Not at all. Think of all the genres of movies, the mood you are in and how you’d like to feel after the movie, the sophistication, factor in what you’ve liked and disliked in the past, and on and on…..and all the choices, hundreds of thousands of movies and thousands more each year.

So we’ve dissected the whole process…and we are going to help you find a movie to watch.

 - Matt

Inspiration

Monday, October 22nd, 2007

A colleague in the venture business recently sent me a quote:

“It is not the critic who counts; not the man who points out how the strong man stumbles, or where the doer of deeds could have done them better. The credit belongs to the man who is actually in the arena, whose face is marred by dust and sweat and blood; who strives valiantly; who errs, who comes short again and again, because there is no effort without error and shortcoming; but who does actually strive to do the deeds; who knows great enthusiasms, the great devotions; who spends himself in a worthy cause; who at the best knows in the end the triumph of high achievement, and who at the worst, if he fails, at least fails while daring greatly, so that his place shall never be with those cold and timid souls who neither know victory nor defeat.” — Theodore Roosevelt

“Everytime I read this, I think of entrepreneurs,” she says. I hope that now, in the time of college midterms, company deadlines and travels for work, that our team keeps this in mind despite being stretched thin.

Steven_Josh_Matt_Stan 2007-07

A Summer pose (Me, Josh, Matt and Stan)

I get distracted by code, and we have a new idea

Sunday, October 14th, 2007

I was actually going to write this yesterday, but I somehow ended up coding instead of blogging. This happens a lot, and not just with this project. Most of the time, I procrastinate by coding. It’s awesome because I get a lot accomplished this way, but also not so great because (as you might expect if you’ve read Josh’s previous post) I am falling behind in full-time recruiting and classes. Not that I should worry about recruiting, though - this would be an awesome company to work for. Classes, however, I’m not sure. I only have 11 units right now, and that’s including two tennis classes.
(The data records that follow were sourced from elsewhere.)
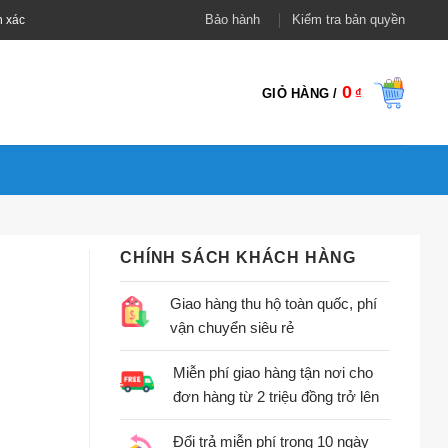
Bảo hành
Kiểm tra bản quyền
h xác
0
GIỎ HÀNG /
₫
CHÍNH SÁCH KHÁCH HÀNG
Giao hàng thu hộ toàn quốc, phí
vận chuyển siêu rẻ
Miễn phí giao hàng tận nơi cho
đơn hàng từ 2 triệu đồng trở lên
Đổi trả miễn phí trong 10 ngày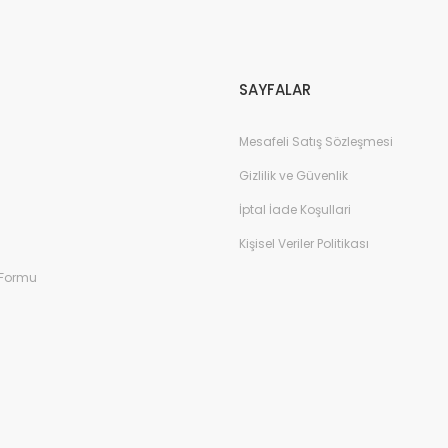
Gönder
SAYFALAR
Mesafeli Satış Sözleşmesi
Gizlilik ve Güvenlik
İptal İade Koşullari
Kişisel Veriler Politikası
 Formu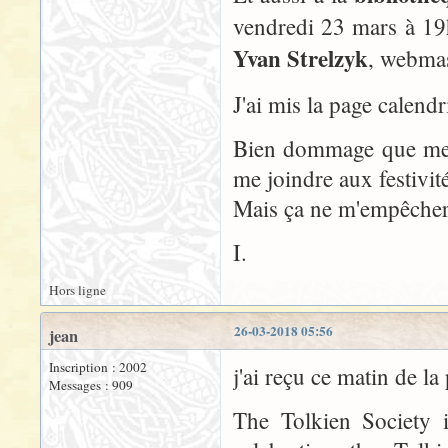
vendredi 23 mars à 19h
Yvan Strelzyk
, webmas
J'ai mis la page calendr
Bien dommage que mes
me joindre aux festivit
Mais ça ne m'empêcher
I.
Hors ligne
26-03-2018 05:56
jean
Inscription : 2002
j'ai reçu ce matin de la
Messages : 909
The Tolkien Society i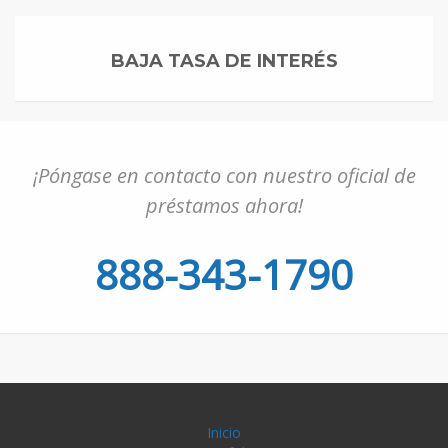
BAJA TASA DE INTERÉS
¡Póngase en contacto con nuestro oficial de
préstamos ahora!
888-343-1790
Inicio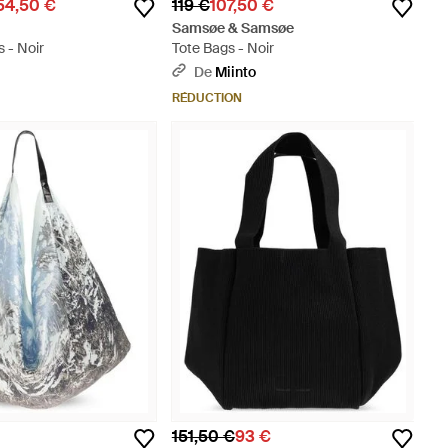
54,50 €
119 €
107,50 €
Samsøe & Samsøe
 - Noir
Tote Bags - Noir
De
Miinto
RÉDUCTION
151,50 €
93 €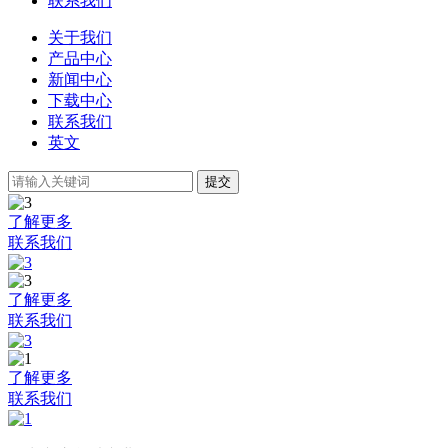
联系我们
关于我们
产品中心
新闻中心
下载中心
联系我们
英文
提交
了解更多
联系我们
了解更多
联系我们
了解更多
联系我们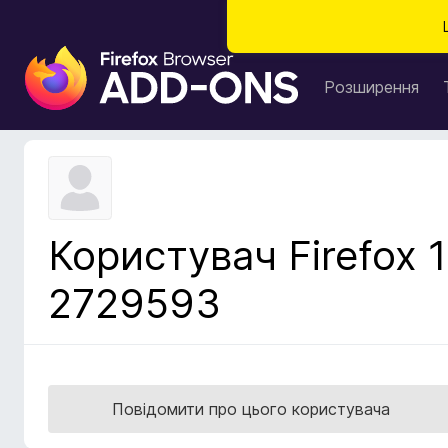
Д
о
Розширення
д
а
т
к
и
б
Користувач Firefox 1
р
а
2729593
у
з
е
р
а
Повідомити про цього користувача
F
i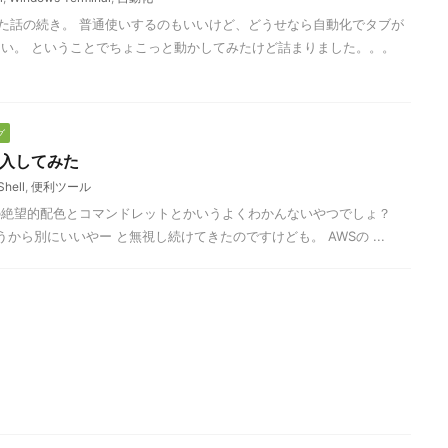
lを導入した話の続き。 普通使いするのもいいけど、どうせなら自動化でタブが
い。 ということでちょこっと動かしてみたけど詰まりました。。。
グ
l 導入してみた
hell
,
便利ツール
l？ あの絶望的配色とコマンドレットとかいうよくわかんないやつでしょ？
ンド使うから別にいいやー と無視し続けてきたのですけども。 AWSの ...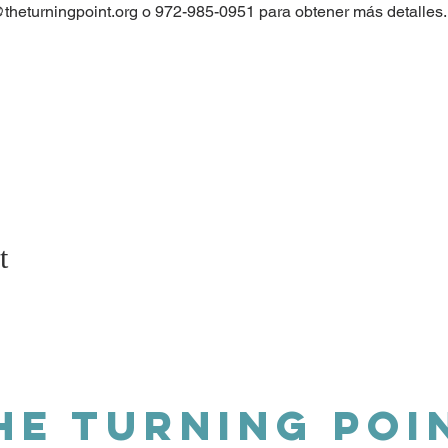
theturningpoint.org o 972-985-0951 para obtener más detalles.
t
HE TURNING POI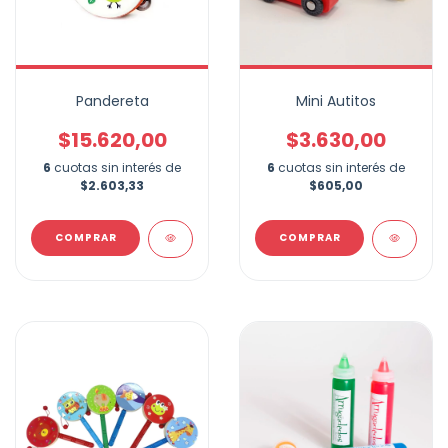
Pandereta
Mini Autitos
$15.620,00
$3.630,00
6
cuotas sin interés de
6
cuotas sin interés de
$2.603,33
$605,00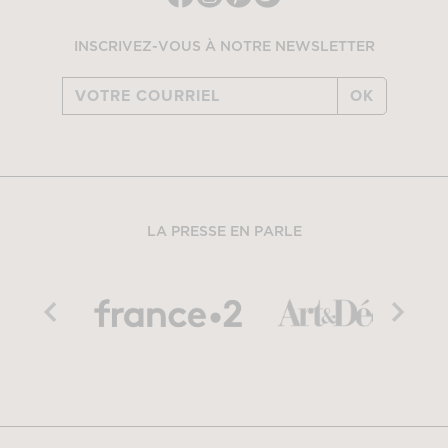
INSCRIVEZ-VOUS À NOTRE NEWSLETTER
OK
LA PRESSE EN PARLE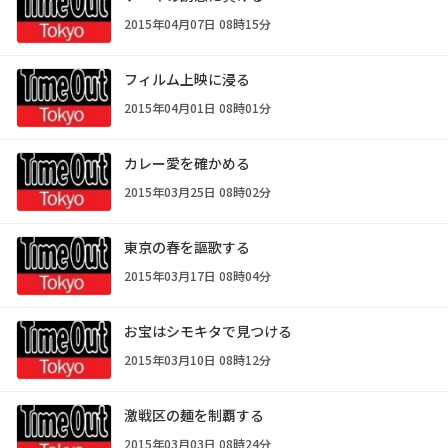
2015年04月07日 08時15分
フィルム上映に浸る
2015年04月01日 08時01分
カレー愛を確かめる
2015年03月25日 08時02分
東京の春を謳歌する
2015年03月17日 08時04分
お宝はシモキタで見つける
2015年03月10日 08時12分
激戦区の麺を制覇する
2015年03月03日 08時24分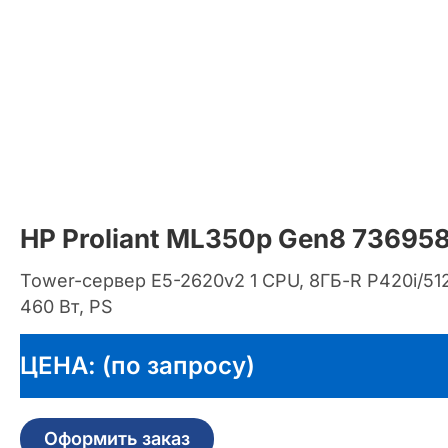
HP Proliant ML350p Gen8 73695
Tower-сервер E5-2620v2 1 CPU, 8ГБ-R P420i/51
460 Вт, PS
ЦЕНА: (по запросу)
Оформить заказ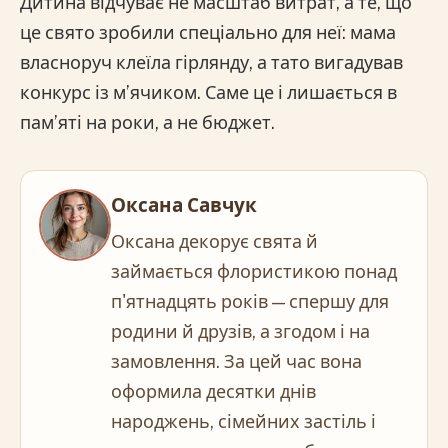
Дитина відчуває не масштаб витрат, а те, що
це свято зробили спеціально для неї: мама
власноруч клеїла гірлянду, а тато вигадував
конкурс із м’ячиком. Саме це і лишається в
пам’яті на роки, а не бюджет.
Оксана Савчук
Оксана декорує свята й
займається флористикою понад
п'ятнадцять років — спершу для
родини й друзів, а згодом і на
замовлення. За цей час вона
оформила десятки днів
народжень, сімейних застіль і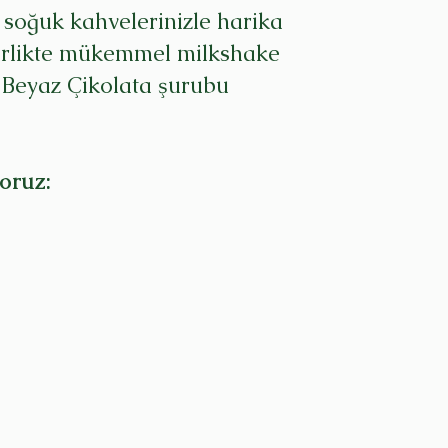
a soğuk kahvelerinizle harika
irlikte mükemmel milkshake
Beyaz Çikolata şurubu
oruz:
I think this past week has been somewhat of a revitalization of the project. Chris, Steven, and I came up with an interesting twist on what we’re doing on Sunday (a week ago). Over the several meetings we’ve had this week, the idea has been polished and refined, even in details of implementation and launch strategy. It’s defined pretty well now, and I think it really is a much better reflection of our vision than our original design. I can’t talk too much about it, but I can tell you that it requires a pretty significant revamp of the site’s design and a compressed timeline for some of the modules. Nonetheless, the whole team is (I think) really excited about this new development, and we’re working hard to bring it public.